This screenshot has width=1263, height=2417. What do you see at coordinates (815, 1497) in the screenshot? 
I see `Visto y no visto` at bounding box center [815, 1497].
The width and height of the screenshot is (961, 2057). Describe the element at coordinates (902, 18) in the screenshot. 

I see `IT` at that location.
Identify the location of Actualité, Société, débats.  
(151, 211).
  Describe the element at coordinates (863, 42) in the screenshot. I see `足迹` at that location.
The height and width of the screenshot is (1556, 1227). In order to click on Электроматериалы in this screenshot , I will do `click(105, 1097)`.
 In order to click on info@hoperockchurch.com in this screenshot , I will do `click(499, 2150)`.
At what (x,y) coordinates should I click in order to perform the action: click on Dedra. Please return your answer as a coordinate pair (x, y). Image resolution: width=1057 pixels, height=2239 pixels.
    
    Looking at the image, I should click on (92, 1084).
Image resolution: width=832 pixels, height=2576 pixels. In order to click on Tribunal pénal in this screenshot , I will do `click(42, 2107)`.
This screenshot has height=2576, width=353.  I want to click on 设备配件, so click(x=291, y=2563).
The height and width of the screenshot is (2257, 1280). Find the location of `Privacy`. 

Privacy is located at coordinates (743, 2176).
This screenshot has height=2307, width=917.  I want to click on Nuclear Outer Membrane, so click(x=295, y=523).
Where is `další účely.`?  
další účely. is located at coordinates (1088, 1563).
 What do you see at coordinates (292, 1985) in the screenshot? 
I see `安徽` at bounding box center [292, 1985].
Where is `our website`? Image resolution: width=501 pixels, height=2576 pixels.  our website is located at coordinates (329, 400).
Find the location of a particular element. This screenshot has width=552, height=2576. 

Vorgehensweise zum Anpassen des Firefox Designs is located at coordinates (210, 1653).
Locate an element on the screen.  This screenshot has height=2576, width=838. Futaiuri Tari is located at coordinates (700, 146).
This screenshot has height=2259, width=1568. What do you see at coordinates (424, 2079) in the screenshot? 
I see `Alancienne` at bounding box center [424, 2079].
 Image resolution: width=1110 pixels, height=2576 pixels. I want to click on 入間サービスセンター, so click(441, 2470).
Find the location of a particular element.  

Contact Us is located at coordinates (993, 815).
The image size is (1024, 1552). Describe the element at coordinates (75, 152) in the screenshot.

::::

WHAT YOU ARE ASKED TO DO ▸ Only lines of the material that contain the word "will" belong in the answer; copy each one.

EXERCISE SOLUTION ▸
The height and width of the screenshot is (1556, 1227). In order to click on Электроматериалы in this screenshot , I will do `click(105, 1097)`.
 In order to click on info@hoperockchurch.com in this screenshot , I will do `click(499, 2150)`.
Image resolution: width=832 pixels, height=2576 pixels. In order to click on Tribunal pénal in this screenshot , I will do `click(42, 2107)`.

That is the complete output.